**PROBLEM TO SOLVE**. What is needed is an exact copy of the records below, minus any pictures.

**RECORD EXTRACTS**.
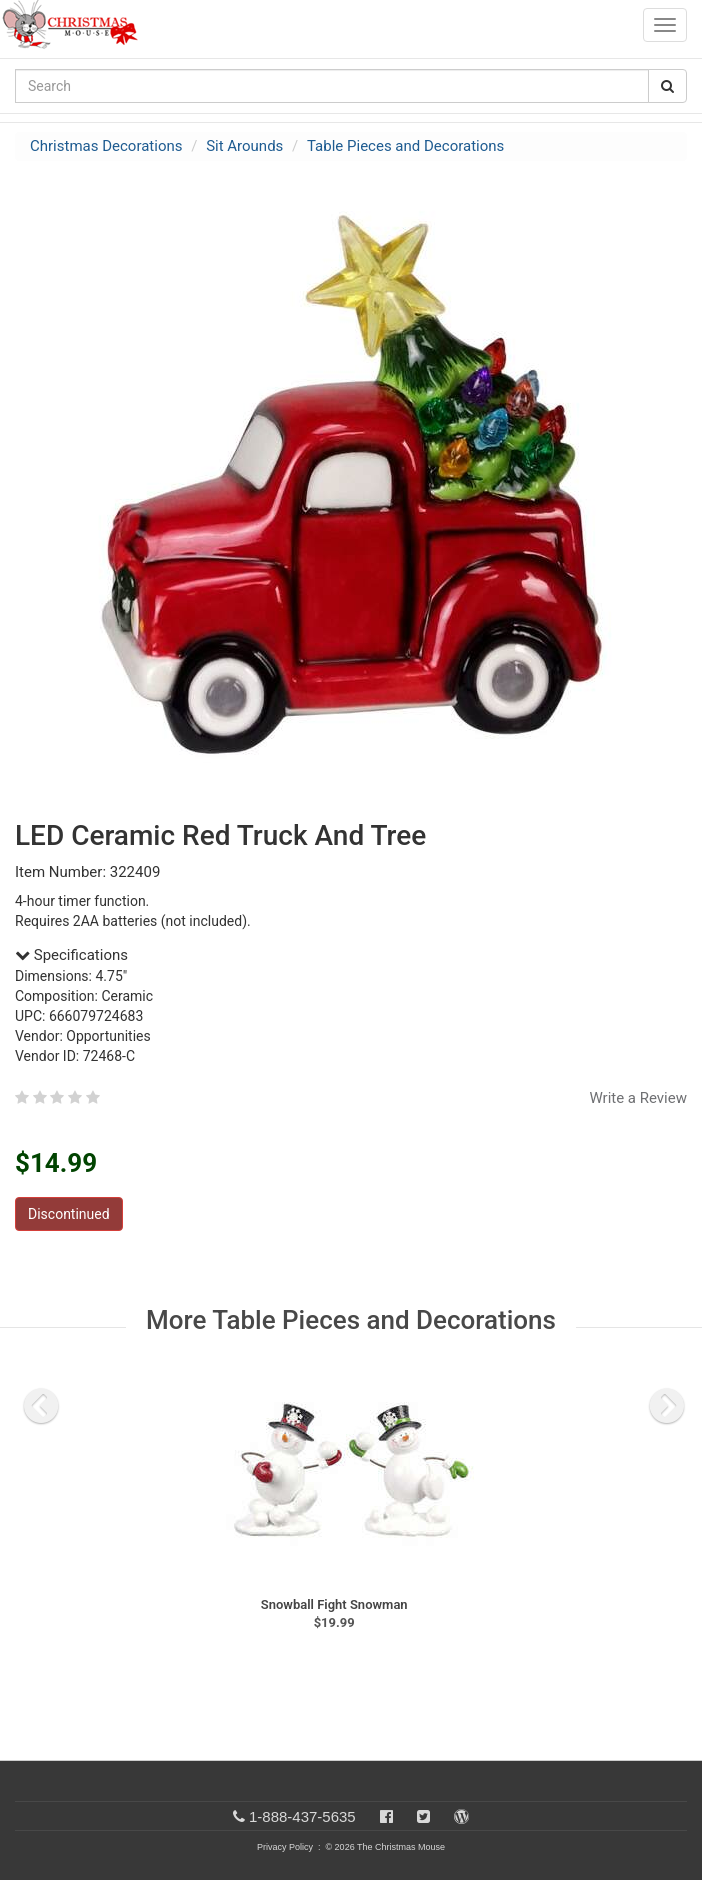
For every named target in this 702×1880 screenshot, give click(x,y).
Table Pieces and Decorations (405, 146)
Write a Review (638, 1098)
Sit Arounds (244, 146)
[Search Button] (667, 86)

**OUTPUT FOR THIS TASK**.
For every named target in this 702×1880 screenshot, give click(x,y).
Table Pieces and Decorations (405, 146)
Write a Review (638, 1098)
Sit Arounds (244, 146)
[Search Button] (667, 86)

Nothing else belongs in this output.